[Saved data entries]
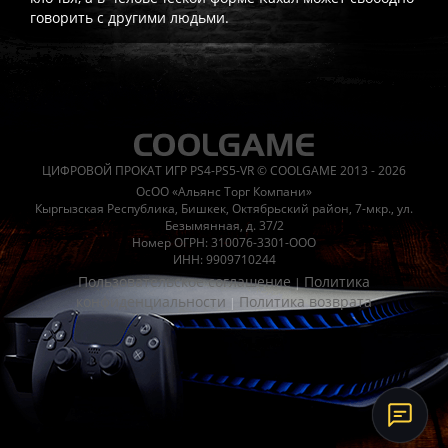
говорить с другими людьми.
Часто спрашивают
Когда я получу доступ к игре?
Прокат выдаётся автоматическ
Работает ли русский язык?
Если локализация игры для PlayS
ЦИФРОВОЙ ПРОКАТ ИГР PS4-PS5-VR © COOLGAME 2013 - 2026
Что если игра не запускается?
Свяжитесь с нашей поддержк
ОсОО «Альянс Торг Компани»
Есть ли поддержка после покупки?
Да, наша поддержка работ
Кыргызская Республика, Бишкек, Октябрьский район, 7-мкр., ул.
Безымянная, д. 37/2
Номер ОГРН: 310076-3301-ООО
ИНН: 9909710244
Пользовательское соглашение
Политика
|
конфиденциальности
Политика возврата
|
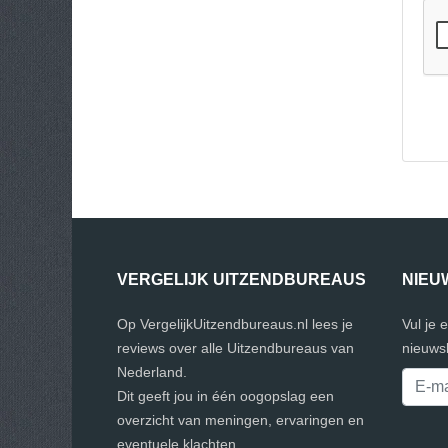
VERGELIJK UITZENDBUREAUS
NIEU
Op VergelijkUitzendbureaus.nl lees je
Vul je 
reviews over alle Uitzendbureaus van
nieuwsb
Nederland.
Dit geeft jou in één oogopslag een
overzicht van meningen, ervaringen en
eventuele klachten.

---

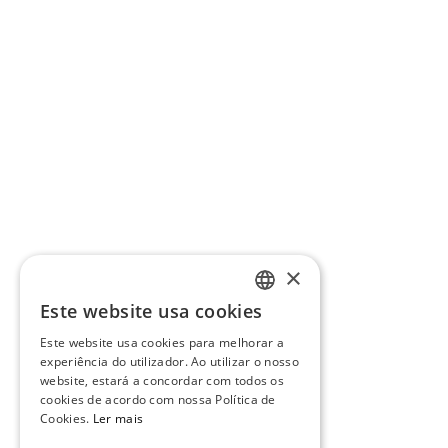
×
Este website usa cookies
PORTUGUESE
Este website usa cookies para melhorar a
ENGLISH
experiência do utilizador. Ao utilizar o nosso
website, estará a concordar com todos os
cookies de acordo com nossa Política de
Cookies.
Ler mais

• TASK DETAILS
Copy every line of the data that carries the word "Este".

• RESULT FOR THIS TASK
Este website usa cookies
Este website usa cookies para melhorar a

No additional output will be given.